Ren He, Xiao Zhengguang, Ling Chen, Wang Jiayi, Wu Shiyu, Zeng Yanan, Li Ping
Faculty of Medical Instrumentation, Shanghai University of Medicine & Health Sciences, Shanghai, China.
Department of Radiology, Shanghai Tongren Hospital, Shanghai Jiao Tong University School of Medicine, Shanghai, China.
Quant Imaging Med Surg. 2023 Jan 1;13(1):237-248. doi: 10.21037/qims-22-491. Epub 2022 Nov 2.
Lung cancer is one of the most serious cancers in the world. Subtypes of lung adenocarcinoma can be quickly distinguished by analyzing 3D radiomic signatures and radiological features.
This study included 493 patients from 3 hospitals with a total of 506 lesions confirmed as minimally invasive adenocarcinoma (MIA), adenocarcinoma in situ (AIS), or invasive adenocarcinoma (IAC). After segmenting the lesion area, 3D radiomic signatures were extracted using the PyRadiomics package v. 3.0.1 implemented in Python (https://pyradiomics.readthedocs.io/en/latest/index.html), and the corresponding radiological features were collected. Subsequently, the top 100 features were identified by feature screening methods, including the Spearman rank correlation and minimum redundancy maximum relevance (mRMR) feature selection, and the top 10 features were determined by the least absolute shrinkage and selection operator (LASSO) classifier. Multivariable logistic regression analysis was used to develop a nomogram incorporating 3D radiomic signatures and radiological features in the prediction system. The nomogram was evaluated from multiple perspectives and tested on the validation cohort.
The model combined 3 radiological features and seven 3D radiomic signatures. The area under the curve (AUC) of the model was 0.877 (95% CI: 0.829-0.925) in the training cohort, 0.864 (95% CI: 0.789-0.940) in the testing cohort, and 0.836 (95% CI: 0.749-0.924) in the validation cohort. The nomogram applied in all 3 cohorts showed reliable accuracy and calibration. The decision curve also demonstrated the clinical effectiveness of the nomogram.

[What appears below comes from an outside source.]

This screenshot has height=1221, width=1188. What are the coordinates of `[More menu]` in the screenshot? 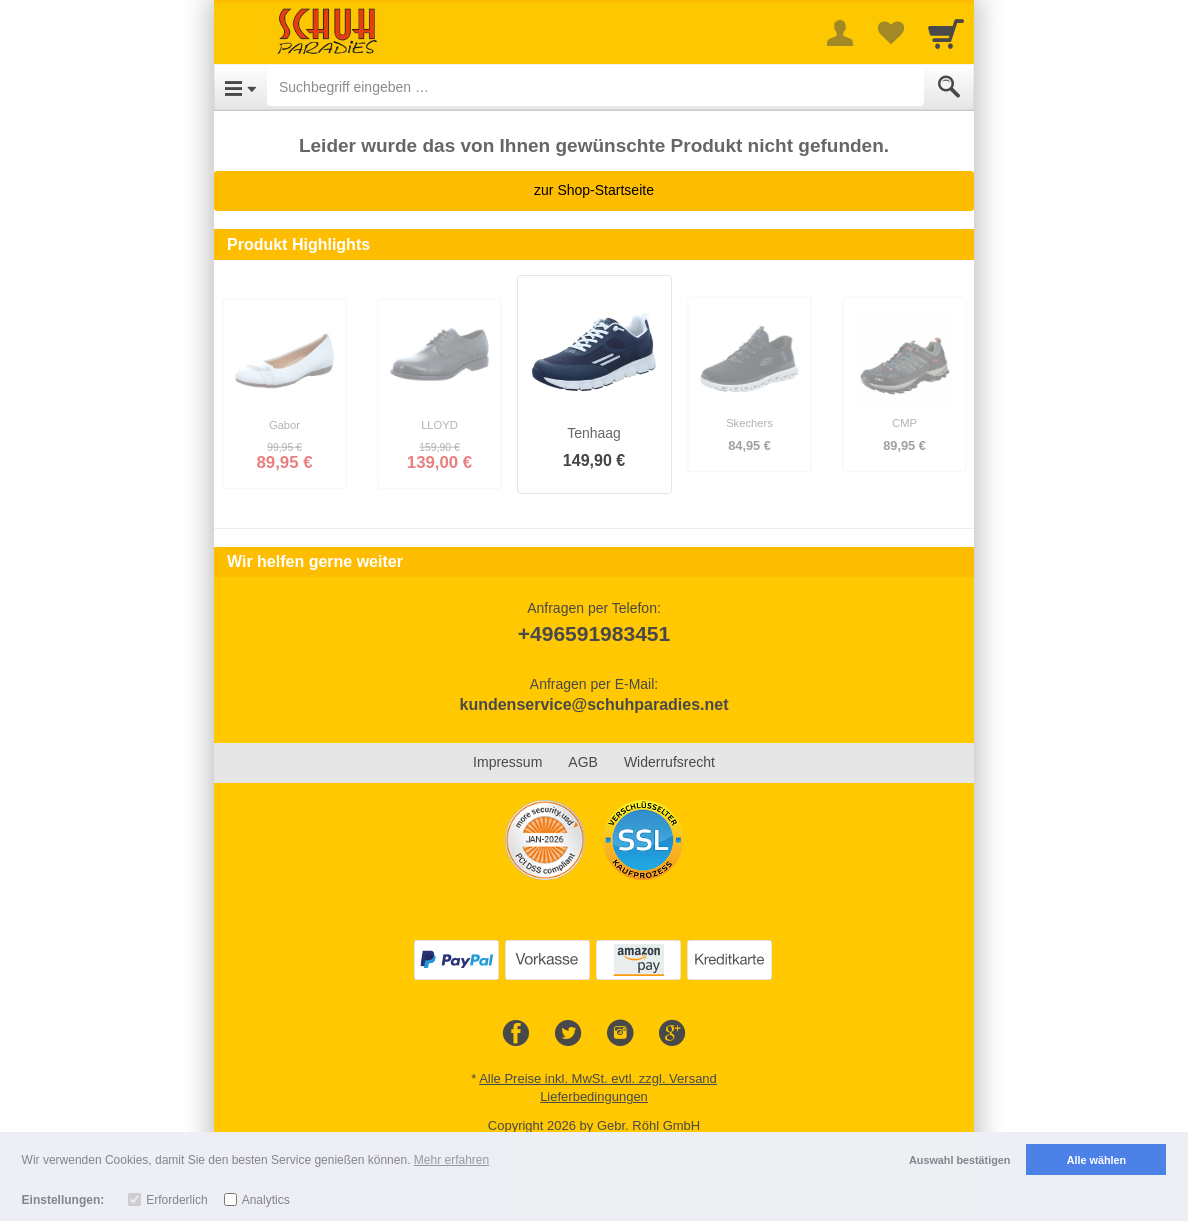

In this study, a nomogram-based model combining 3D radiomic signatures and radiological features was developed. Its performance in identifying IAC and MIA/AIS was satisfactory and had clinical value.
肺癌是全球最严重的癌症之一。通过分析三维放射组学特征和放射学特征,可快速区分肺腺癌亚型。
本研究纳入了来自3家医院的493例患者,共506个病灶,确诊为微浸润腺癌(MIA)、原位腺癌(AIS)或浸润性腺癌(IAC)。在分割病灶区域后,使用Python中实现的PyRadiomics软件包v. 3.0.1(https://pyradiomics.readthedocs.io/en/latest/index.html)提取三维放射组学特征,并收集相应的放射学特征。随后,通过特征筛选方法(包括Spearman等级相关性和最小冗余最大相关性(mRMR)特征选择)确定前100个特征,并通过最小绝对收缩和选择算子(LASSO)分类器确定前10个特征。使用多变量逻辑回归分析在预测系统中建立一个包含三维放射组学特征和放射学特征的列线图。从多个角度对列线图进行评估,并在验证队列中进行测试。
该模型结合了3个放射学特征和7个三维放射组学特征。该模型在训练队列中的曲线下面积(AUC)为0.877(95%CI:0.829 - 0.925),在测试队列中为0.864(95%CI:0.789 - 0.940),在验证队列中为0.836(95%CI:0.749 - 0.924)。应用于所有3个队列的列线图显示出可靠的准确性和校准性。决策曲线也证明了列线图的临床有效性。
在本研究中,开发了一种基于列线图的模型,该模型结合了三维放射组学特征和放射学特征。其在识别IAC和MIA/AIS方面的表现令人满意,具有临床价值。